I'm very much a poet, very much a painter of ideas -- meaning that there are often no words for my thoughts -- just symphonies of feeling that explode then fade into new symphonies. This is a weakness in me, in part. I'm not practiced in critical thinking. It's also what makes much of what I say, I think, meaningless to you. (I'm referring to the two sentences that begin your last comment to me, mentioned above: "I guess I misunderstood the central element of your disagreement. I thought the first part of your comment contained the core of what you were saying, not a sentence in the middle.)
We speak two different languages, and clearly have two different reasons for blogging. You don't understand my reasons, and I don't see any reason to explain myself.
Sorry! I'm interested in your viewpoint -- truly! Indeed, I was just this morning (independently) exploring literary analysis, based in part on your sparking the topic to life.
Also, as much as I say I dislike analysis, I have a friend who pours over text with me, often, discussing linguistics. Fascinated? Yes! Analysis? I reckon so! But I would never do it if he told me I must. I do it because it intrigues me, in the moment, and because we are bo0nded by a similar passion for the text. I often know what he is thinking, without a need to say it, and likewise. For us, the thrill is in the independent discovery, that is sparked by a sharing of analysis that needs no explanation beyond itself.
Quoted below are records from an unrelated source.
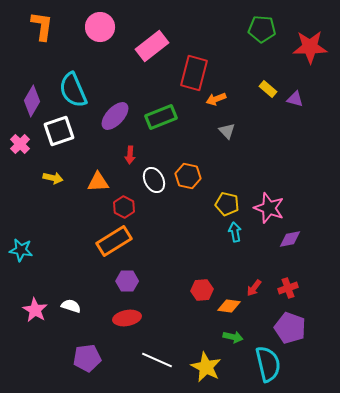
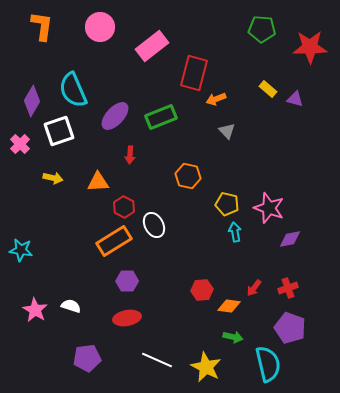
white ellipse at (154, 180): moved 45 px down
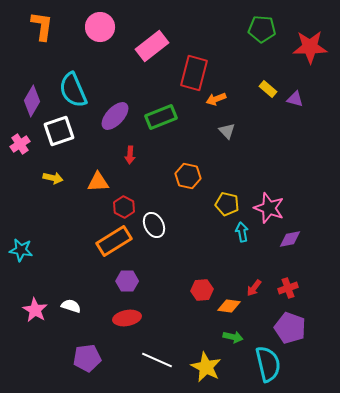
pink cross at (20, 144): rotated 12 degrees clockwise
cyan arrow at (235, 232): moved 7 px right
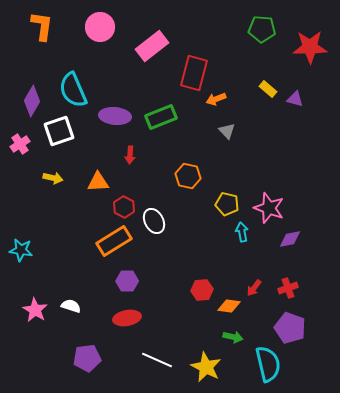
purple ellipse at (115, 116): rotated 52 degrees clockwise
white ellipse at (154, 225): moved 4 px up
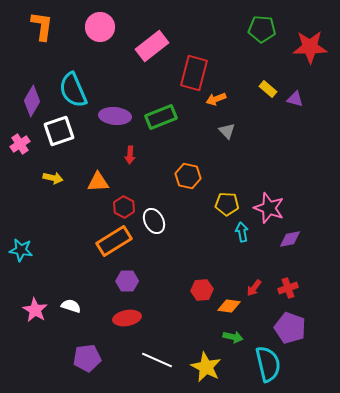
yellow pentagon at (227, 204): rotated 10 degrees counterclockwise
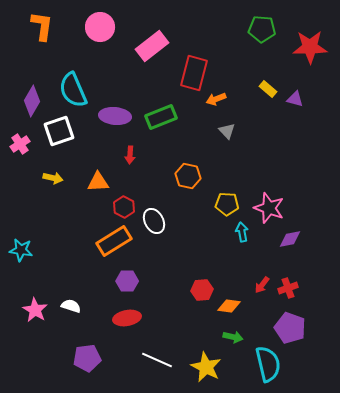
red arrow at (254, 288): moved 8 px right, 3 px up
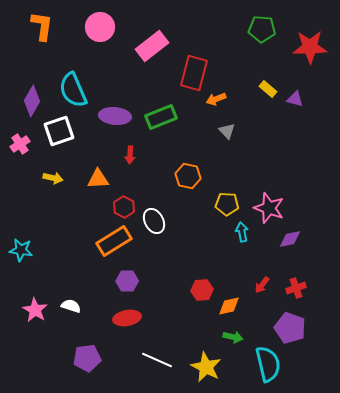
orange triangle at (98, 182): moved 3 px up
red cross at (288, 288): moved 8 px right
orange diamond at (229, 306): rotated 20 degrees counterclockwise
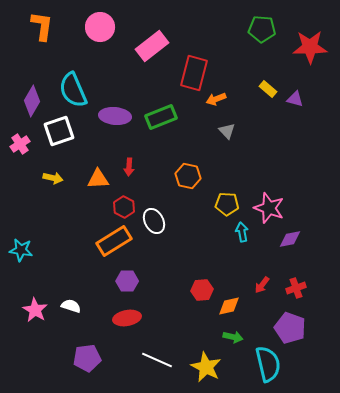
red arrow at (130, 155): moved 1 px left, 12 px down
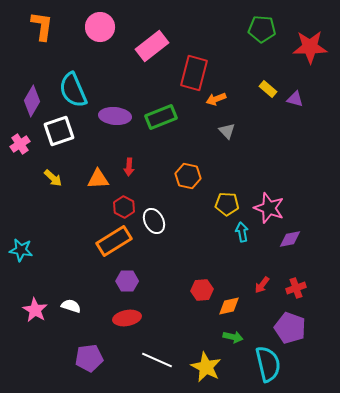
yellow arrow at (53, 178): rotated 30 degrees clockwise
purple pentagon at (87, 358): moved 2 px right
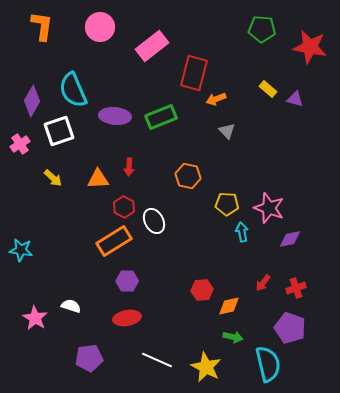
red star at (310, 47): rotated 12 degrees clockwise
red arrow at (262, 285): moved 1 px right, 2 px up
pink star at (35, 310): moved 8 px down
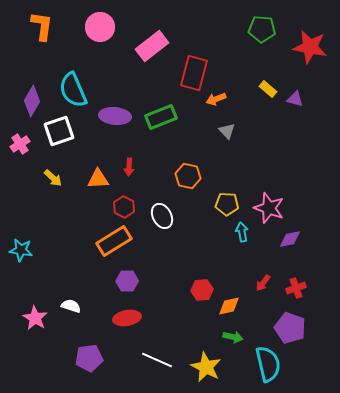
white ellipse at (154, 221): moved 8 px right, 5 px up
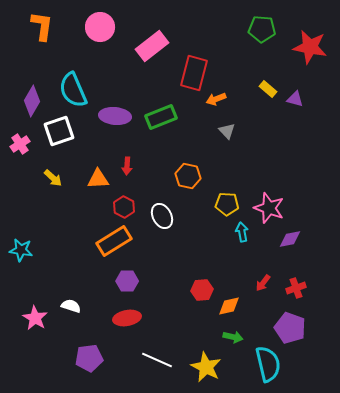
red arrow at (129, 167): moved 2 px left, 1 px up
I might say something that sparks in him inspiration that makes him retreat to think independently, and likewise. We share, but as a means to express our excitement -- not as a means to debate.
I'm aware this likely makes no logical sense to you, and that questions may be forthcoming. But honestly, I can't understand why it matters to you that you understand what I think, or that I explain myself? (I do sometimes explain myself, but am cursed with an obtuse persponality that makes me feel I must do the opposite of what seems to be expected of me.)
That fact shall be filed perhaps where the many inexplicable things of humanity are filed -- things that make the study of humanity and history so fascinating a world to both depict, and explore, in literature.
Cheers!! (As I leave you, I am certain, more baffled than before I attempted to answer, here.) ;-)
*I think this may not make no sense.*
ReplyDeleteForgive the typos - ha! I meant 'this may make no sense.' (Chuckling.)
Likewise to any others above. :-)
I too dislike reviews that neither analyze nor have any personal critique--that is, I hate reviews that only say "I can't identify with the characters and therefore hate the book" for example. On the other hand, I love reading posts where bloggers really try to interrogate themselves about why they hate a book--even if the post winds up telling me far more about the writer of the post than about the author of the book.
ReplyDeleteI started my blog for two reasons: 1. because writing helps me think (as you point out) and 2. because people seem to be out there willing to read and help me learn. I can't quite imagine why they think it is worthwhile to read what little I have to add to the conversation, but it is honestly only through my perhaps naive efforts to do that kind of analysis that I can get any better.
I really love Jillian's comment that she likes analysis conversations that express mutual excitement rather than debate. It is through discussion that we can encourage that excitement that books can give us. I think to get any sense of excitement from other people's discussions, we have to have some kind of analysis or textual evidence. I'm not sure you two are quite as far apart as it seems.